而车子一进那个深深的巷子,我更是有种前所未有的紧张。不是因为要见筱歌的紧张,而是环境的事情。铺天盖地的大雨,荒芜人烟的废墟,到处拆迁的痕迹,坑坑洼洼的泥路。仿佛进入冥界!

我紧张到两手哆嗦,如果不是因为要去见筱歌,我看到这样的环境早掉头而逃了。

该死,就连车窗前面的雨刷都刷不及雨水,害得我什么都看不清楚,全靠感觉往前慢慢捱。

好歹到了阴暗的红十字孤儿院门口。这里的拆迁速度真快,已经拆到孤儿院旁边了,再有几天恐怕就轮到孤儿院了。到处断壁残垣。

我冒雨冲进院子去,直奔烧得黑乎乎空洞洞的教堂楼去。站在大厅里,看到的只是被烧得漆黑的大石柱子、水泥的台阶和很欧式的窗子。

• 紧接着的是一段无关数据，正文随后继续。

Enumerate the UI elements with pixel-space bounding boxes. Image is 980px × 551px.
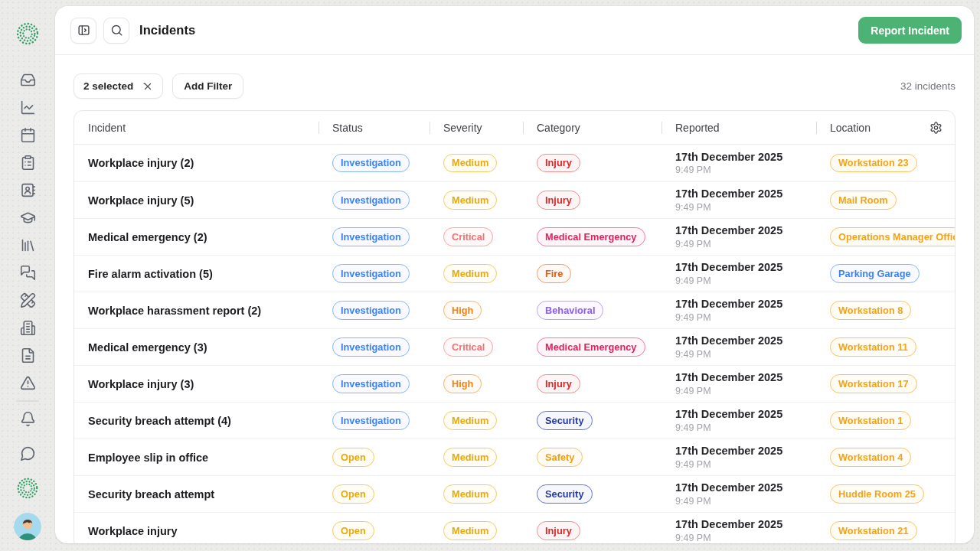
brand-logo [15, 475, 41, 501]
table-row[interactable]: Workplace injuryOpenMediumInjury17th Dec… [74, 512, 955, 543]
table-row[interactable]: Workplace injury (2)InvestigationMediumI… [74, 145, 955, 181]
table-row[interactable]: Fire alarm activation (5)InvestigationMe… [74, 255, 955, 292]
contact-book-icon[interactable] [17, 179, 38, 201]
location-badge: Mail Room [830, 191, 897, 210]
pencil-ruler-icon[interactable] [17, 289, 38, 311]
location-cell: Workstation 23 [816, 154, 955, 173]
status-badge: Open [332, 448, 374, 467]
table-row[interactable]: Workplace injury (3)InvestigationHighInj… [74, 365, 955, 402]
status-badge: Open [332, 521, 374, 540]
table-row[interactable]: Employee slip in officeOpenMediumSafety1… [74, 439, 955, 475]
status-cell: Investigation [318, 154, 430, 173]
location-badge: Workstation 1 [830, 411, 911, 430]
severity-badge: Critical [443, 227, 493, 246]
messages-icon[interactable] [17, 262, 38, 283]
reported-date: 17th December 2025 [675, 371, 816, 384]
reported-date: 17th December 2025 [675, 298, 816, 311]
selected-filters-chip[interactable]: 2 selected [74, 73, 163, 99]
status-cell: Investigation [318, 264, 430, 283]
column-header-reported: Reported [662, 111, 816, 144]
category-cell: Injury [523, 374, 662, 393]
status-cell: Open [318, 521, 430, 540]
table-row[interactable]: Medical emergency (2)InvestigationCritic… [74, 218, 955, 255]
location-badge: Workstation 4 [830, 448, 911, 467]
reported-cell: 17th December 20259:49 PM [662, 298, 816, 323]
severity-cell: Medium [430, 448, 523, 467]
status-badge: Open [332, 484, 374, 504]
reported-time: 9:49 PM [675, 165, 816, 175]
search-icon[interactable] [103, 18, 129, 44]
clear-filters-icon[interactable] [142, 81, 153, 92]
main-panel: Incidents Report Incident 2 selected Add… [55, 6, 974, 543]
category-cell: Medical Emergency [523, 337, 662, 357]
reported-time: 9:49 PM [675, 386, 816, 396]
sidebar-toggle-icon[interactable] [70, 18, 96, 44]
category-cell: Behavioral [523, 301, 662, 320]
location-cell: Operations Manager Office [816, 227, 955, 246]
category-badge: Medical Emergency [537, 337, 645, 357]
table-row[interactable]: Security breach attemptOpenMediumSecurit… [74, 475, 955, 512]
inbox-icon[interactable] [17, 69, 38, 90]
severity-badge: Medium [443, 264, 497, 283]
location-badge: Parking Garage [830, 264, 920, 283]
status-cell: Investigation [318, 301, 430, 320]
status-badge: Investigation [332, 301, 410, 320]
status-badge: Investigation [332, 337, 410, 357]
report-incident-button[interactable]: Report Incident [858, 17, 962, 44]
bell-icon[interactable] [17, 408, 38, 429]
column-header-status: Status [318, 111, 430, 144]
status-badge: Investigation [332, 227, 410, 246]
table-row[interactable]: Workplace harassment report (2)Investiga… [74, 292, 955, 328]
building-icon[interactable] [17, 317, 38, 338]
reported-time: 9:49 PM [675, 533, 816, 543]
incident-name: Workplace injury (2) [74, 157, 318, 169]
reported-date: 17th December 2025 [675, 445, 816, 458]
severity-cell: Critical [430, 337, 523, 357]
user-avatar[interactable] [14, 513, 41, 540]
location-badge: Operations Manager Office [830, 227, 956, 246]
status-cell: Investigation [318, 411, 430, 430]
location-cell: Workstation 21 [816, 521, 955, 540]
table-row[interactable]: Security breach attempt (4)Investigation… [74, 402, 955, 439]
graduation-cap-icon[interactable] [17, 207, 38, 228]
reported-cell: 17th December 20259:49 PM [662, 187, 816, 213]
table-row[interactable]: Workplace injury (5)InvestigationMediumI… [74, 181, 955, 218]
chat-bubble-icon[interactable] [17, 442, 38, 464]
reported-date: 17th December 2025 [675, 408, 816, 421]
clipboard-list-icon[interactable] [17, 152, 38, 173]
add-filter-button[interactable]: Add Filter [172, 73, 243, 99]
table-row[interactable]: Medical emergency (3)InvestigationCritic… [74, 328, 955, 365]
reported-time: 9:49 PM [675, 349, 816, 360]
severity-cell: Medium [430, 264, 523, 283]
location-cell: Workstation 17 [816, 374, 955, 393]
status-badge: Investigation [332, 411, 410, 430]
incident-count: 32 incidents [900, 80, 956, 92]
reported-date: 17th December 2025 [675, 261, 816, 274]
chart-line-icon[interactable] [17, 96, 38, 118]
reported-cell: 17th December 20259:49 PM [662, 445, 816, 470]
reported-date: 17th December 2025 [675, 518, 816, 531]
page-title: Incidents [139, 23, 195, 37]
alert-triangle-icon[interactable] [17, 372, 38, 393]
category-cell: Security [523, 484, 662, 504]
severity-badge: Medium [443, 448, 497, 467]
reported-cell: 17th December 20259:49 PM [662, 518, 816, 543]
calendar-icon[interactable] [17, 124, 38, 145]
reported-cell: 17th December 20259:49 PM [662, 151, 816, 176]
status-cell: Investigation [318, 374, 430, 393]
severity-cell: Medium [430, 484, 523, 504]
severity-badge: Medium [443, 191, 497, 210]
category-cell: Injury [523, 521, 662, 540]
file-text-icon[interactable] [17, 344, 38, 366]
incident-name: Employee slip in office [74, 452, 318, 464]
severity-badge: Critical [443, 337, 493, 357]
gear-icon[interactable] [928, 119, 944, 135]
category-cell: Injury [523, 191, 662, 210]
filter-bar: 2 selected Add Filter 32 incidents [74, 73, 956, 99]
sidebar-nav [17, 69, 38, 393]
category-badge: Medical Emergency [537, 227, 645, 246]
library-icon[interactable] [17, 234, 38, 256]
topbar: Incidents Report Incident [55, 6, 974, 55]
app-logo[interactable] [14, 20, 41, 47]
severity-badge: Medium [443, 484, 497, 504]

这个曾经的教堂,原本是神性的,然而一旦荒废起来,就全部被诡异占领,散发着慢慢撕裂人的理智的恐怖。

“哥,”我半带着哭腔轻轻喊。

然而却没有人回答。

我站在教堂大厅里,茫然不知所措。又颤抖着声音喊了一句,我忽然没由来地打了个寒颤,全身的毛孔顿时都扩大,全身的汗毛都竖立起来。

我下意识往门口看,看到下着大雨的门口不知道什么时候站着一个人。

他面朝里站着,似乎盯着我,一动不动站在那里,仿佛僵尸。由于里面的光线太暗,我看不清他的面孔。

我几乎要吓晕过去。

“哥”,我壮着胆子喊:“是你吗,是你吗你说话啊!”

那个人忽然一声不吭地朝前伏地倒下。

我尖叫一声。但是在他伏倒的同时我也看清了,他就是我的筱歌!

我忙跑过去,跪在地上抱住他的头。然而我看到的他的脸庞,让我震惊!那是怎样的一张脸阿:

脸膛浮肿,额头被打破了,正流着血,满脸的哀红;头发给雨水湿透,一缕缕贴在脸上,要挡住了他灵动乌黑的眼睛;我替他理开头发看到他眼眶肿着,已经肿到眼睛成两条细细的黑线,睁都睁不开了。

几乎已经不再是我那个帅气阳光的筱歌了。

“哥!”我已经没有功夫去哭或者害怕,只是抱着他焦急地问:“怎么了,怎么了你这是?”

筱歌摇了摇头,轻声说:“快,把我拖到咱小时候睡过的房间里去,然后把车子开到别处藏好了再来见我。”

我没有权利问为什么,就把他半拖半抱地弄到我们睡过的三楼走廊最尽头的卧室。那曾经是一间天主教教父藏绝版羊皮纸圣经的地方,里面有一间小小的夹壁。这个秘密也只有筱歌和我知道。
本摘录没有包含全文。